Since October 7, 2023, Hamas has lost almost its entire leadership — both from the military class and the political division — abroad as well as in Gaza. Fatah has been absent from Gaza’s political life for nearly two decades. Independent and leftist factions have been exiled, imprisoned, or politically diminished. There is no functioning Palestinian Legislative Council. The Palestine Liberation Organization’s representative institutions have atrophied. The Palestinian Authority, which commands parts of the West Bank in a narrow administrative capacity, has endorsed a framework that explicitly strips it of any decision-making role.

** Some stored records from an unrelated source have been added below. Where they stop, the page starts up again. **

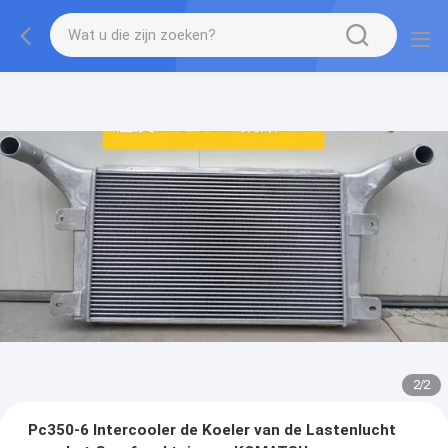
2
/
2
Pc350-6 Intercooler de Koeler van de Lastenlucht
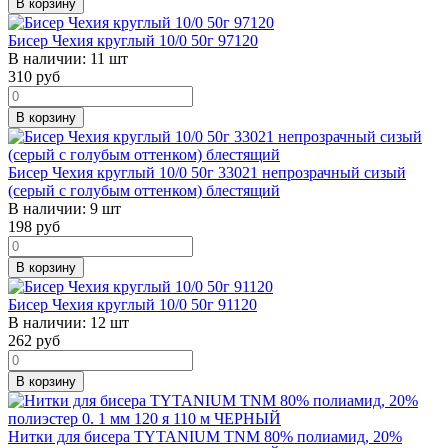
В корзину
Бисер Чехия круглый 10/0 50г 97120
В наличии:
11 шт
310
руб
В корзину
Бисер Чехия круглый 10/0 50г 33021 непрозрачный сизый
(серый с голубым оттенком) блестящий
В наличии:
9 шт
198
руб
В корзину
Бисер Чехия круглый 10/0 50г 91120
В наличии:
12 шт
262
руб
В корзину
Нитки для бисера TYTANIUM TNM 80% полиамид, 20%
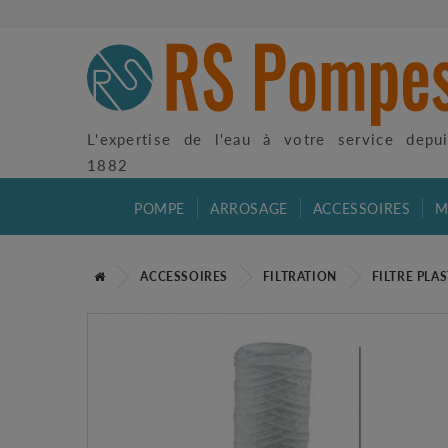
L'expertise de l'eau à votre service depu
1882
POMPE
ARROSAGE
ACCESSOIRES
M
ACCESSOIRES
FILTRATION
FILTRE PLA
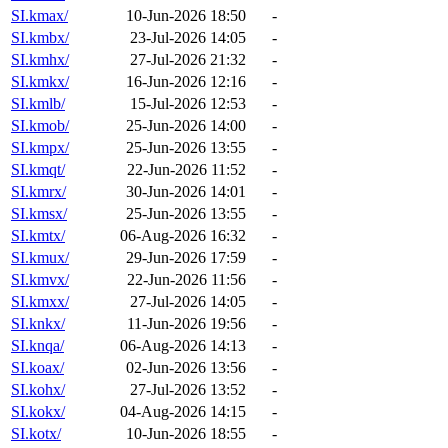
SI.kmax/
10-Jun-2026 18:50
-
SI.kmbx/
23-Jul-2026 14:05
-
SI.kmhx/
27-Jul-2026 21:32
-
SI.kmkx/
16-Jun-2026 12:16
-
SI.kmlb/
15-Jul-2026 12:53
-
SI.kmob/
25-Jun-2026 14:00
-
SI.kmpx/
25-Jun-2026 13:55
-
SI.kmqt/
22-Jun-2026 11:52
-
SI.kmrx/
30-Jun-2026 14:01
-
SI.kmsx/
25-Jun-2026 13:55
-
SI.kmtx/
06-Aug-2026 16:32
-
SI.kmux/
29-Jun-2026 17:59
-
SI.kmvx/
22-Jun-2026 11:56
-
SI.kmxx/
27-Jul-2026 14:05
-
SI.knkx/
11-Jun-2026 19:56
-
SI.knqa/
06-Aug-2026 14:13
-
SI.koax/
02-Jun-2026 13:56
-
SI.kohx/
27-Jul-2026 13:52
-
SI.kokx/
04-Aug-2026 14:15
-
SI.kotx/
10-Jun-2026 18:55
-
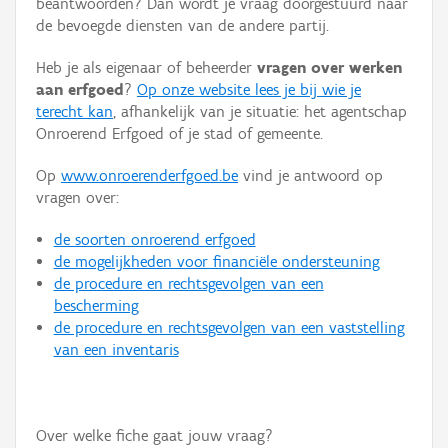
beantwoorden? Dan wordt je vraag doorgestuurd naar
Persoon of collectief
de bevoegde diensten van de andere partij.
Downloads
Heb je als eigenaar of beheerder
vragen over werken
aan erfgoed
?
Op onze website lees je bij wie je
Hergebruik
terecht kan
, afhankelijk van je situatie: het agentschap
Onroerend Erfgoed of je stad of gemeente.
Aanmelden
Op
www.onroerenderfgoed.be
vind je antwoord op
vragen over:
de soorten onroerend erfgoed
de mogelijkheden voor financiële ondersteuning
de procedure en rechtsgevolgen van een
bescherming
de procedure en rechtsgevolgen van een vaststelling
van een inventaris
Over welke fiche gaat jouw vraag?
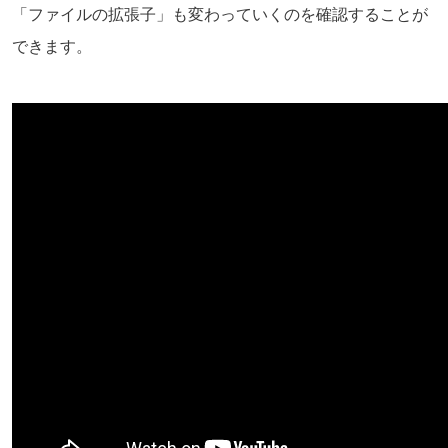
「ファイルの拡張子」も変わっていくのを確認することが
できます。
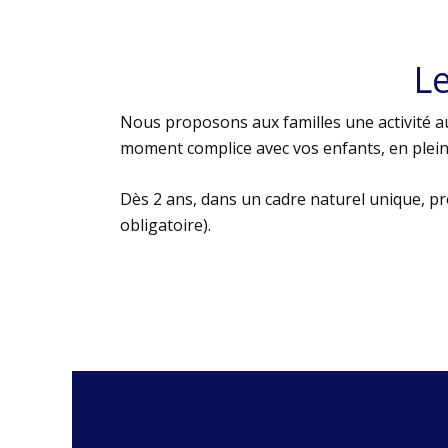
L
Nous proposons aux familles une activité au
moment complice avec vos enfants, en plein 
Dès 2 ans, dans un cadre naturel unique, p
obligatoire).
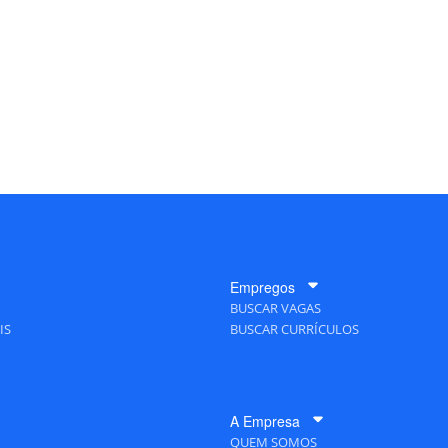
Empregos
BUSCAR VAGAS
IS
BUSCAR CURRÍCULOS
A Empresa
QUEM SOMOS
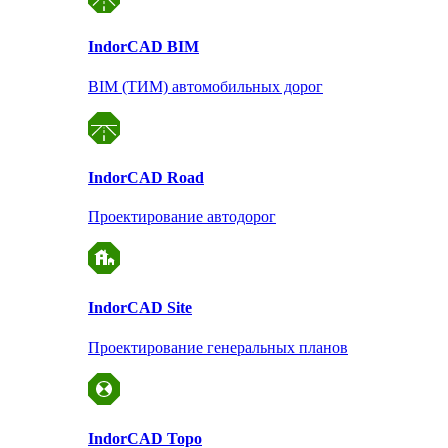
Indor
CAD BIM
BIM (ТИМ) автомобильных дорог
Indor
CAD Road
Проектирование автодорог
Indor
CAD Site
Проектирование
генеральных планов
Indor
CAD Topo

The Board of Peace appears into this vacuum with unmistakable intentions. Netanyahu’s coalition, Elgindy argued, is not only at war with the people of Gaza: “They are at war with the concept of a Palestinian nation.” Hassan said, “You have to suspend your knowledge of everything in the history of Israel’s relationship to Palestinians and to the land and to the occupied territories in order to believe that there is any hope that this Board of Peace is going to actually deliver Palestinian reconstruction and recovery. It was not built for that purpose.” A Board of Peace spokesperson denied that the Board does not share the end goal of Palestinian statehood, stating that after the Palestinian Authority completes reforms, as outlined by the U.N. Security Council, and Gaza redevelopment has “advanced,” “conditions may finally be in place for a credible pathway to Palestinian self-determination and statehood.”
Roy, who went to Gaza for the first time in the mid-1980s as a graduate student and spent time forging relationships with Israeli officials there, came away with the understanding that Gaza was never peripheral to the Israeli-Palestinian conflict. It was always at the center of Israel’s strategic calculation about Palestinian statehood, precisely because it was the center of Palestinian political resistance. The imperative she heard from Israeli officials across multiple visits and across decades was the same: to preclude the emergence of a Palestinian state, of which Gaza would be a key factor. According to Roy, the officials said that economic development would lay “the groundwork for a political state,” and they would “never allow a state to be established.”
I hold my greatest fears for when the Iran war settles, when the Board transitions from being a political concept into a practical institution with contractors, timelines, approved vendor lists, permitting authorities, and security coordination agreements, which will produce, imperceptibly and undramatically, a new set of facts on the ground that arrive before any political resolution and make such a resolution progressively harder to imagine. The pattern is nearly identical to how the settlement enterprise worked in the West Bank: one road, one water pump, at a time, until it accumulated into a map entrenched so deeply that undoing it requires dismantling an entire administrative reality built across decades.
I think about what it costs us, the Palestinians, dispossessed, blockaded, bombed, and dispossessed again, every time we’re told that a new framework designed to administer our future without our participation represents a new beginning. We danced every time we saw a light at the end of the tunnel, only to realize, every single time, it was the executioner’s candle. We’re expected to welcome the Board’s reconstruction agenda, but reconstruction will not dismantle the ways a genocide is meant to persist.